Methodology for non-invasive EPI
The most commonly used non-invasive examination method, in which a catheter with an electrode is inserted through the nose or mouth, which is used somewhat less frequently. This method is also called transesophageal EPI or TEE. It is carried out in functional diagnostic departments, usually in the morning. The examination takes place as follows:
- Preliminary blood pressure measurement.
- Taking an ECG.
- The doctor explains the procedures and specifies what the patient will experience during the examination. There is usually a burning sensation in the chest, and this is normal.
- All manipulations usually take about half an hour.
- Through the nasal opening or, in rare cases, through the mouth, the doctor inserts a probe with an electrode into the patient, which is connected to special devices. Using equipment, stimulation of the heart muscle is carried out with electrical impulses. During this procedure, the heart begins to contract vigorously, as if under increased stress. All received data is recorded.
- An electrogram is recorded.
- The doctor carefully removes the catheter.

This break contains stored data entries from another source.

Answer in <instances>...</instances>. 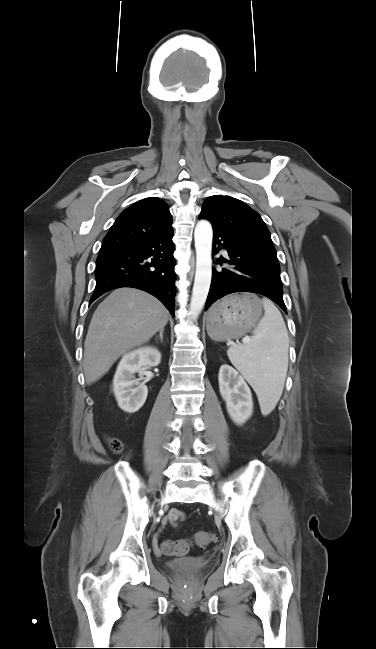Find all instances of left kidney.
Returning a JSON list of instances; mask_svg holds the SVG:
<instances>
[{"instance_id":"1","label":"left kidney","mask_w":376,"mask_h":649,"mask_svg":"<svg viewBox=\"0 0 376 649\" xmlns=\"http://www.w3.org/2000/svg\"><path fill=\"white\" fill-rule=\"evenodd\" d=\"M219 390L227 411L236 424L245 423L252 415L253 400L244 378L231 366L222 365L218 375Z\"/></svg>"}]
</instances>
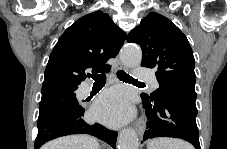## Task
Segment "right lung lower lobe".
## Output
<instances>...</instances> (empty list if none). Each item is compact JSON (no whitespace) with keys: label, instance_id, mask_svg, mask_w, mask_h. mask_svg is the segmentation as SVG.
I'll return each instance as SVG.
<instances>
[{"label":"right lung lower lobe","instance_id":"obj_1","mask_svg":"<svg viewBox=\"0 0 227 149\" xmlns=\"http://www.w3.org/2000/svg\"><path fill=\"white\" fill-rule=\"evenodd\" d=\"M83 115V108L81 110L62 109L39 118L35 149L40 148L47 141L71 134H89L115 148L117 132L106 129L98 123L89 125L83 120Z\"/></svg>","mask_w":227,"mask_h":149}]
</instances>
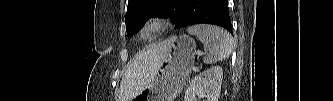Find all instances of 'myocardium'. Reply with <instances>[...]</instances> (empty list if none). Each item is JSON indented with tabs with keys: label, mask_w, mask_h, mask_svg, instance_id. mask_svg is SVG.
Masks as SVG:
<instances>
[{
	"label": "myocardium",
	"mask_w": 333,
	"mask_h": 101,
	"mask_svg": "<svg viewBox=\"0 0 333 101\" xmlns=\"http://www.w3.org/2000/svg\"><path fill=\"white\" fill-rule=\"evenodd\" d=\"M168 25L165 17L156 15L149 17L140 28V35L143 38L150 39L162 33Z\"/></svg>",
	"instance_id": "obj_1"
}]
</instances>
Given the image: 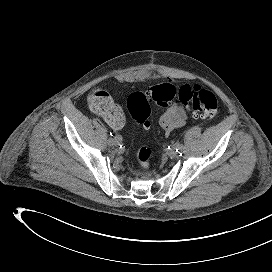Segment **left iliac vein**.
<instances>
[{"instance_id":"left-iliac-vein-1","label":"left iliac vein","mask_w":272,"mask_h":272,"mask_svg":"<svg viewBox=\"0 0 272 272\" xmlns=\"http://www.w3.org/2000/svg\"><path fill=\"white\" fill-rule=\"evenodd\" d=\"M168 155H169L170 157H174V156L177 155V152H176L174 149H171V150L168 152Z\"/></svg>"}]
</instances>
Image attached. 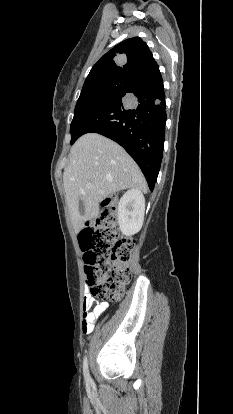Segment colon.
Returning <instances> with one entry per match:
<instances>
[{
    "mask_svg": "<svg viewBox=\"0 0 233 414\" xmlns=\"http://www.w3.org/2000/svg\"><path fill=\"white\" fill-rule=\"evenodd\" d=\"M116 226L117 204L114 198H108L95 224L82 230L79 236L91 296H108L115 301L131 281V255L135 246V240L122 236Z\"/></svg>",
    "mask_w": 233,
    "mask_h": 414,
    "instance_id": "1",
    "label": "colon"
}]
</instances>
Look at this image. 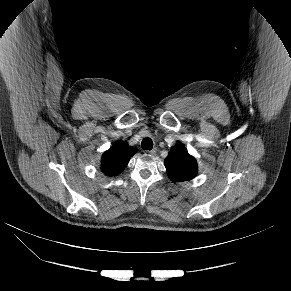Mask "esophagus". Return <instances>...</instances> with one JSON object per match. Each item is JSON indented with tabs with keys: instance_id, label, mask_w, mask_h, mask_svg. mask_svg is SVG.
<instances>
[{
	"instance_id": "obj_1",
	"label": "esophagus",
	"mask_w": 291,
	"mask_h": 291,
	"mask_svg": "<svg viewBox=\"0 0 291 291\" xmlns=\"http://www.w3.org/2000/svg\"><path fill=\"white\" fill-rule=\"evenodd\" d=\"M150 155H155L156 154V149H152L151 151L147 152Z\"/></svg>"
}]
</instances>
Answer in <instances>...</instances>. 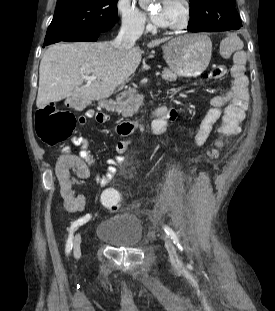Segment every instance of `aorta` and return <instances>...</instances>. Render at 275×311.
<instances>
[{
	"instance_id": "aorta-1",
	"label": "aorta",
	"mask_w": 275,
	"mask_h": 311,
	"mask_svg": "<svg viewBox=\"0 0 275 311\" xmlns=\"http://www.w3.org/2000/svg\"><path fill=\"white\" fill-rule=\"evenodd\" d=\"M152 0H139L140 7H146ZM154 1V0H153Z\"/></svg>"
}]
</instances>
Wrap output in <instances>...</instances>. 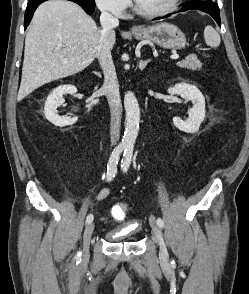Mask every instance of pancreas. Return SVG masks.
I'll use <instances>...</instances> for the list:
<instances>
[{
    "mask_svg": "<svg viewBox=\"0 0 249 294\" xmlns=\"http://www.w3.org/2000/svg\"><path fill=\"white\" fill-rule=\"evenodd\" d=\"M178 65L181 68H186L193 71L200 70L202 68V63L195 55L187 56L183 61L179 62Z\"/></svg>",
    "mask_w": 249,
    "mask_h": 294,
    "instance_id": "1",
    "label": "pancreas"
}]
</instances>
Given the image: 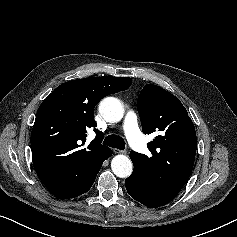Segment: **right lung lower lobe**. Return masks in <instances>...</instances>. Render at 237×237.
I'll return each instance as SVG.
<instances>
[{"instance_id":"right-lung-lower-lobe-1","label":"right lung lower lobe","mask_w":237,"mask_h":237,"mask_svg":"<svg viewBox=\"0 0 237 237\" xmlns=\"http://www.w3.org/2000/svg\"><path fill=\"white\" fill-rule=\"evenodd\" d=\"M111 154H112V152H111ZM111 154H110V156H111ZM103 162H104V160L101 161V162H98L95 166H92V169L89 172L90 173L89 174L90 175V181H89V184L87 185L85 191L83 192V194L86 193L91 188V186L93 185V183L95 181V178L97 176V173L99 172Z\"/></svg>"}]
</instances>
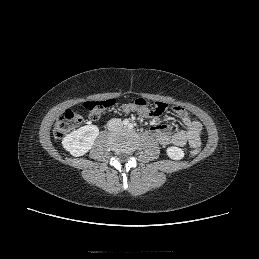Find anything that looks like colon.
<instances>
[{
    "instance_id": "obj_1",
    "label": "colon",
    "mask_w": 259,
    "mask_h": 259,
    "mask_svg": "<svg viewBox=\"0 0 259 259\" xmlns=\"http://www.w3.org/2000/svg\"><path fill=\"white\" fill-rule=\"evenodd\" d=\"M115 100H97V101H88L84 103V108L87 110L90 119L97 120L104 113H106L113 105ZM167 108V105L164 103H155L153 106H149L147 101L143 98H138L132 103L124 104L122 110L124 112L138 111L142 115L149 117H159L161 116ZM83 122L82 117L79 113L73 110H66L56 121L54 126V136L58 139L66 136L70 131L81 126ZM192 156H196L199 153L198 148H193L190 151Z\"/></svg>"
}]
</instances>
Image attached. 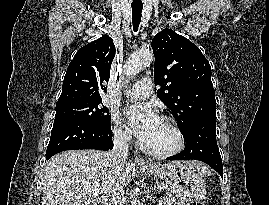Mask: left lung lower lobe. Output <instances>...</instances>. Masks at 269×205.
I'll return each mask as SVG.
<instances>
[{
	"mask_svg": "<svg viewBox=\"0 0 269 205\" xmlns=\"http://www.w3.org/2000/svg\"><path fill=\"white\" fill-rule=\"evenodd\" d=\"M216 120L206 119L194 124L185 135L184 150L167 160H200L223 177V164L216 142Z\"/></svg>",
	"mask_w": 269,
	"mask_h": 205,
	"instance_id": "left-lung-lower-lobe-1",
	"label": "left lung lower lobe"
}]
</instances>
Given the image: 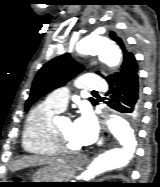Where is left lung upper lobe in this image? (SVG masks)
Segmentation results:
<instances>
[{"label": "left lung upper lobe", "instance_id": "obj_1", "mask_svg": "<svg viewBox=\"0 0 160 187\" xmlns=\"http://www.w3.org/2000/svg\"><path fill=\"white\" fill-rule=\"evenodd\" d=\"M110 38L115 41L123 50L124 61L118 72L111 74L106 78L108 81L111 77L118 74L128 57L133 55L125 49L124 43L120 37L114 32L110 33ZM83 70L82 65L76 63L69 54L61 55L48 63H46L37 73L31 88L30 96L26 102L25 110L27 111L31 104L35 103L39 98L47 92L65 85V83L76 74ZM97 74H100L98 71ZM92 104L96 105V100L92 99Z\"/></svg>", "mask_w": 160, "mask_h": 187}]
</instances>
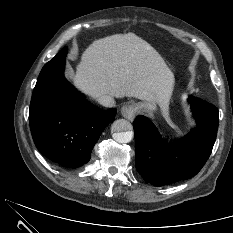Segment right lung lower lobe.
<instances>
[{
  "mask_svg": "<svg viewBox=\"0 0 233 233\" xmlns=\"http://www.w3.org/2000/svg\"><path fill=\"white\" fill-rule=\"evenodd\" d=\"M66 54L63 48L43 67L33 91L29 123L43 155L63 167L77 168L90 160L116 109L94 107L65 79Z\"/></svg>",
  "mask_w": 233,
  "mask_h": 233,
  "instance_id": "obj_1",
  "label": "right lung lower lobe"
}]
</instances>
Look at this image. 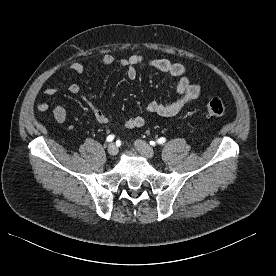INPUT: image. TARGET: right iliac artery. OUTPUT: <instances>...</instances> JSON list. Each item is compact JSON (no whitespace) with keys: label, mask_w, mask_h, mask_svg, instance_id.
Instances as JSON below:
<instances>
[{"label":"right iliac artery","mask_w":276,"mask_h":276,"mask_svg":"<svg viewBox=\"0 0 276 276\" xmlns=\"http://www.w3.org/2000/svg\"><path fill=\"white\" fill-rule=\"evenodd\" d=\"M114 135H109L107 138H106V141L107 142H111L113 139H114Z\"/></svg>","instance_id":"82829eb1"}]
</instances>
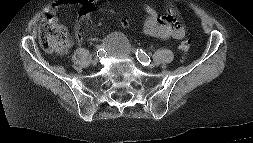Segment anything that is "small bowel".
Here are the masks:
<instances>
[{
    "mask_svg": "<svg viewBox=\"0 0 253 143\" xmlns=\"http://www.w3.org/2000/svg\"><path fill=\"white\" fill-rule=\"evenodd\" d=\"M99 0H57L48 10L46 20L57 22V11L63 6H78L80 8L74 28L75 41L81 39V24L85 17L95 8ZM145 21L143 31L146 35L159 39H181L184 36V29L175 21L173 15H159L152 6H145ZM127 19H122L120 25L127 27Z\"/></svg>",
    "mask_w": 253,
    "mask_h": 143,
    "instance_id": "1",
    "label": "small bowel"
}]
</instances>
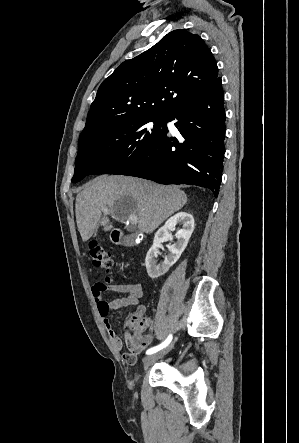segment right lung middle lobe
Segmentation results:
<instances>
[{
	"label": "right lung middle lobe",
	"instance_id": "dd1d6c3e",
	"mask_svg": "<svg viewBox=\"0 0 299 443\" xmlns=\"http://www.w3.org/2000/svg\"><path fill=\"white\" fill-rule=\"evenodd\" d=\"M166 131L165 117H143L115 123L80 138L72 182L90 174L115 173L144 156Z\"/></svg>",
	"mask_w": 299,
	"mask_h": 443
}]
</instances>
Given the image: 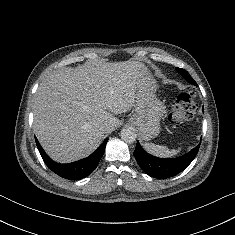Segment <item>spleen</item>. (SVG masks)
Returning <instances> with one entry per match:
<instances>
[{
    "instance_id": "obj_1",
    "label": "spleen",
    "mask_w": 235,
    "mask_h": 235,
    "mask_svg": "<svg viewBox=\"0 0 235 235\" xmlns=\"http://www.w3.org/2000/svg\"><path fill=\"white\" fill-rule=\"evenodd\" d=\"M144 147L149 153L160 157H171L181 150V148L169 150L166 146L155 145L153 143H145Z\"/></svg>"
}]
</instances>
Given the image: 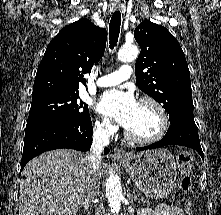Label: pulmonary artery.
Returning a JSON list of instances; mask_svg holds the SVG:
<instances>
[{"label": "pulmonary artery", "instance_id": "1", "mask_svg": "<svg viewBox=\"0 0 221 215\" xmlns=\"http://www.w3.org/2000/svg\"><path fill=\"white\" fill-rule=\"evenodd\" d=\"M132 75V68L129 65L121 66L117 71L107 74L105 76L99 77L96 80V86L98 87H108L118 85L121 82L128 80Z\"/></svg>", "mask_w": 221, "mask_h": 215}]
</instances>
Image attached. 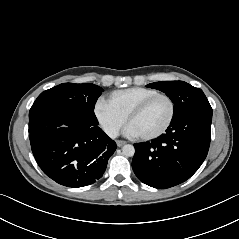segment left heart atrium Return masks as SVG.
Segmentation results:
<instances>
[{
  "label": "left heart atrium",
  "instance_id": "1",
  "mask_svg": "<svg viewBox=\"0 0 239 239\" xmlns=\"http://www.w3.org/2000/svg\"><path fill=\"white\" fill-rule=\"evenodd\" d=\"M125 133L128 135V136H131V137H137L138 134L137 132L130 126L128 125L125 129Z\"/></svg>",
  "mask_w": 239,
  "mask_h": 239
}]
</instances>
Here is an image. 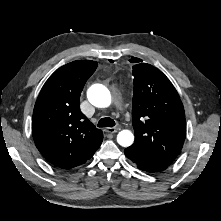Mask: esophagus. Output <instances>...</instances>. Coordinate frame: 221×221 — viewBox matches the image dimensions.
Returning a JSON list of instances; mask_svg holds the SVG:
<instances>
[{"label":"esophagus","instance_id":"obj_1","mask_svg":"<svg viewBox=\"0 0 221 221\" xmlns=\"http://www.w3.org/2000/svg\"><path fill=\"white\" fill-rule=\"evenodd\" d=\"M118 130H119V128H117V127H108L105 129V131L107 133H116V132H118Z\"/></svg>","mask_w":221,"mask_h":221}]
</instances>
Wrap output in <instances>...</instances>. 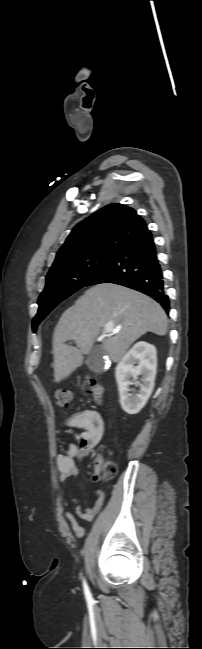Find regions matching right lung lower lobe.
<instances>
[{
    "label": "right lung lower lobe",
    "instance_id": "98d812e1",
    "mask_svg": "<svg viewBox=\"0 0 202 649\" xmlns=\"http://www.w3.org/2000/svg\"><path fill=\"white\" fill-rule=\"evenodd\" d=\"M99 283H115L140 291L155 299L169 313L170 302L150 232L117 252L85 286Z\"/></svg>",
    "mask_w": 202,
    "mask_h": 649
}]
</instances>
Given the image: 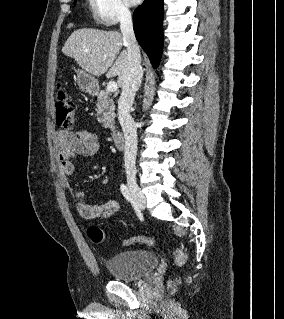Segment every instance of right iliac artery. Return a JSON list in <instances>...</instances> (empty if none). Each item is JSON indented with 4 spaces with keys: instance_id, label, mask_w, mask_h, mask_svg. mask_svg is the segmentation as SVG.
I'll list each match as a JSON object with an SVG mask.
<instances>
[{
    "instance_id": "obj_1",
    "label": "right iliac artery",
    "mask_w": 284,
    "mask_h": 319,
    "mask_svg": "<svg viewBox=\"0 0 284 319\" xmlns=\"http://www.w3.org/2000/svg\"><path fill=\"white\" fill-rule=\"evenodd\" d=\"M120 189H121V192H122L123 196L128 201H132L131 193H130L128 187L125 184H122Z\"/></svg>"
}]
</instances>
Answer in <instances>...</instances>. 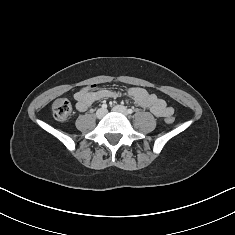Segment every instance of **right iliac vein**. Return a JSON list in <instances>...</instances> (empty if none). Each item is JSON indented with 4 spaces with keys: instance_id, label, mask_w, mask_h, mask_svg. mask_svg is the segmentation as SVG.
<instances>
[{
    "instance_id": "right-iliac-vein-1",
    "label": "right iliac vein",
    "mask_w": 235,
    "mask_h": 235,
    "mask_svg": "<svg viewBox=\"0 0 235 235\" xmlns=\"http://www.w3.org/2000/svg\"><path fill=\"white\" fill-rule=\"evenodd\" d=\"M106 114V110L105 109H98L96 112V117L101 119L102 117H104Z\"/></svg>"
}]
</instances>
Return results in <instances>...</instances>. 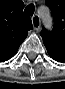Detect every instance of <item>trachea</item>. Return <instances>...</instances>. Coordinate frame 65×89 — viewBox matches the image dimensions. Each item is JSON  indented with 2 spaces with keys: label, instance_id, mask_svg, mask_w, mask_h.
<instances>
[{
  "label": "trachea",
  "instance_id": "1",
  "mask_svg": "<svg viewBox=\"0 0 65 89\" xmlns=\"http://www.w3.org/2000/svg\"><path fill=\"white\" fill-rule=\"evenodd\" d=\"M25 14L28 16H32L35 12V6L33 4H29L25 10H24Z\"/></svg>",
  "mask_w": 65,
  "mask_h": 89
}]
</instances>
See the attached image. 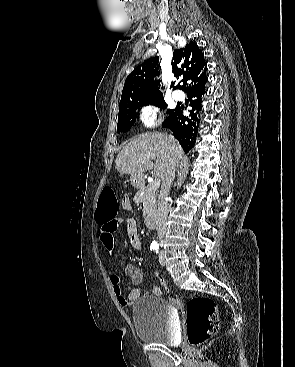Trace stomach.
<instances>
[{"mask_svg":"<svg viewBox=\"0 0 295 367\" xmlns=\"http://www.w3.org/2000/svg\"><path fill=\"white\" fill-rule=\"evenodd\" d=\"M131 184L136 188H141L144 185V180L142 176L132 175L130 177Z\"/></svg>","mask_w":295,"mask_h":367,"instance_id":"stomach-1","label":"stomach"}]
</instances>
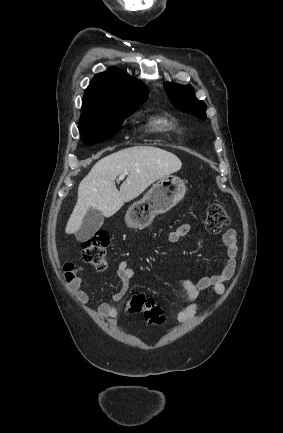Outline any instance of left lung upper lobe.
I'll return each mask as SVG.
<instances>
[{
    "label": "left lung upper lobe",
    "instance_id": "obj_1",
    "mask_svg": "<svg viewBox=\"0 0 283 433\" xmlns=\"http://www.w3.org/2000/svg\"><path fill=\"white\" fill-rule=\"evenodd\" d=\"M164 88L176 108L191 113L200 119H206L207 106L195 97L192 86L165 83Z\"/></svg>",
    "mask_w": 283,
    "mask_h": 433
}]
</instances>
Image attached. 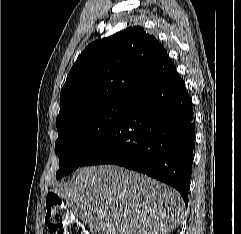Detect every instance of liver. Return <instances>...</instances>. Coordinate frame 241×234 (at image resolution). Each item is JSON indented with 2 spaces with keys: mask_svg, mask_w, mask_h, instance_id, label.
<instances>
[{
  "mask_svg": "<svg viewBox=\"0 0 241 234\" xmlns=\"http://www.w3.org/2000/svg\"><path fill=\"white\" fill-rule=\"evenodd\" d=\"M54 193L81 213L92 234H168L183 218L175 189L116 165L79 168Z\"/></svg>",
  "mask_w": 241,
  "mask_h": 234,
  "instance_id": "obj_1",
  "label": "liver"
}]
</instances>
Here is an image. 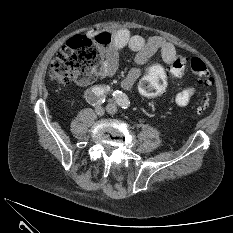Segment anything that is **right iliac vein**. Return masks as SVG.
Segmentation results:
<instances>
[{
  "label": "right iliac vein",
  "mask_w": 233,
  "mask_h": 233,
  "mask_svg": "<svg viewBox=\"0 0 233 233\" xmlns=\"http://www.w3.org/2000/svg\"><path fill=\"white\" fill-rule=\"evenodd\" d=\"M95 113L97 114V116L101 117L104 115L105 110L103 107H101L100 105L95 107Z\"/></svg>",
  "instance_id": "63e3f726"
}]
</instances>
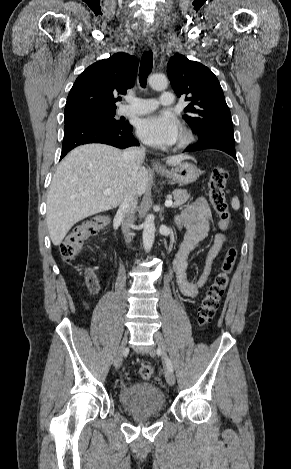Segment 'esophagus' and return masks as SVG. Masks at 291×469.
Returning <instances> with one entry per match:
<instances>
[{"label":"esophagus","mask_w":291,"mask_h":469,"mask_svg":"<svg viewBox=\"0 0 291 469\" xmlns=\"http://www.w3.org/2000/svg\"><path fill=\"white\" fill-rule=\"evenodd\" d=\"M145 43H146V47H147L148 49H149V48H151V49H153V50L155 49V43H154V41H153L151 38L147 39ZM151 165H152V167L155 168V169L161 168L160 163L157 162V161H155V160H152Z\"/></svg>","instance_id":"obj_1"}]
</instances>
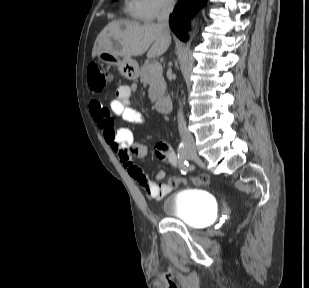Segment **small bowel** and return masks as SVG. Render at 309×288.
Masks as SVG:
<instances>
[{
    "label": "small bowel",
    "instance_id": "c3829d8e",
    "mask_svg": "<svg viewBox=\"0 0 309 288\" xmlns=\"http://www.w3.org/2000/svg\"><path fill=\"white\" fill-rule=\"evenodd\" d=\"M137 90L136 85H121L117 88L114 99L109 108L96 100L90 102L91 114L101 130L104 141L117 153L123 167L129 176L144 189L152 200H161L174 188L169 183L149 180L142 170L134 163V158H143L147 154V147L134 142L133 135L126 128H115L111 113L120 116L128 123L138 124L145 120L144 115L130 106V97ZM158 158L176 166L178 159L173 148L165 142L156 146ZM162 177V174L159 175Z\"/></svg>",
    "mask_w": 309,
    "mask_h": 288
}]
</instances>
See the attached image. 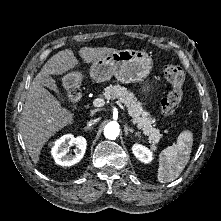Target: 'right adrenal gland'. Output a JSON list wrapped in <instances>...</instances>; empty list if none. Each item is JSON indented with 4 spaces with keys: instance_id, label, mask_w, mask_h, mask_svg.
<instances>
[{
    "instance_id": "right-adrenal-gland-1",
    "label": "right adrenal gland",
    "mask_w": 221,
    "mask_h": 221,
    "mask_svg": "<svg viewBox=\"0 0 221 221\" xmlns=\"http://www.w3.org/2000/svg\"><path fill=\"white\" fill-rule=\"evenodd\" d=\"M84 129L85 130H92L93 128L87 126V127H84Z\"/></svg>"
}]
</instances>
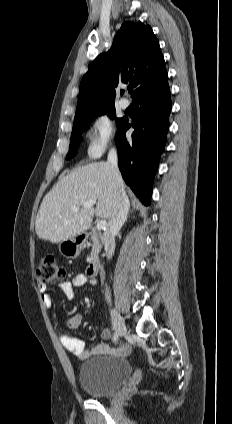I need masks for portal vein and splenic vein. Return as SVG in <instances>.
Segmentation results:
<instances>
[{
  "mask_svg": "<svg viewBox=\"0 0 232 424\" xmlns=\"http://www.w3.org/2000/svg\"><path fill=\"white\" fill-rule=\"evenodd\" d=\"M94 204H96V201L95 200L87 201V202L84 203L83 207H85V208L86 207H91ZM72 210L73 211H78V208L77 207H74ZM106 225H107L106 220H100V221L97 222V226L96 227H97V229H104L106 227Z\"/></svg>",
  "mask_w": 232,
  "mask_h": 424,
  "instance_id": "obj_1",
  "label": "portal vein and splenic vein"
}]
</instances>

- A complete analysis of the collected information is carried out and a conclusion is made, which is sent to the attending physician.
- The tachycardia caused by the procedure will go away after some time, but if the discomfort continues for a long time, the doctor can provide medication.
Method of performing invasive EPI
In cases where TEE does not produce results or for some reason it is contraindicated, the doctor will prescribe endocardial or epicardial EPI.
Endocardial EPI
Before the procedure, the patient is placed in the department of cardiology, cardiac surgery or cardiac arrhythmology. EndoEPI itself is done in the department of X-ray surgical diagnostic methods. The patient is given an antisedative and taken to the operating room. Local anesthesia is performed. In complete sterility, the doctor makes an incision to insert a catheter into the femoral or subclavian vein. An introducer (metal or plastic guide) is inserted into the incision. A probe with an electrode is passed through it. The passage of the probe is observed on the screen. This is possible due to the available contrast agent. The probe is passed to the atrium or ventricle. The doctor performs electrical stimulation. All data is recorded using a computer.
This entire medical procedure lasts approximately half an hour. The patient should feel absolutely no discomfort. After removing the probe, apply a tight bandage to the insertion site.
Epicardial EPI
This study is carried out in the cardiac surgery department. The entire operation is performed under general anesthesia. The doctor dissects the chest and gains access to the pericardial cavity. Using electrodes, the doctor stimulates the epicardium. All data is recorded and then the wound is sutured. Typically, the operation lasts about an hour and is the most difficult area of examination using the EPI method.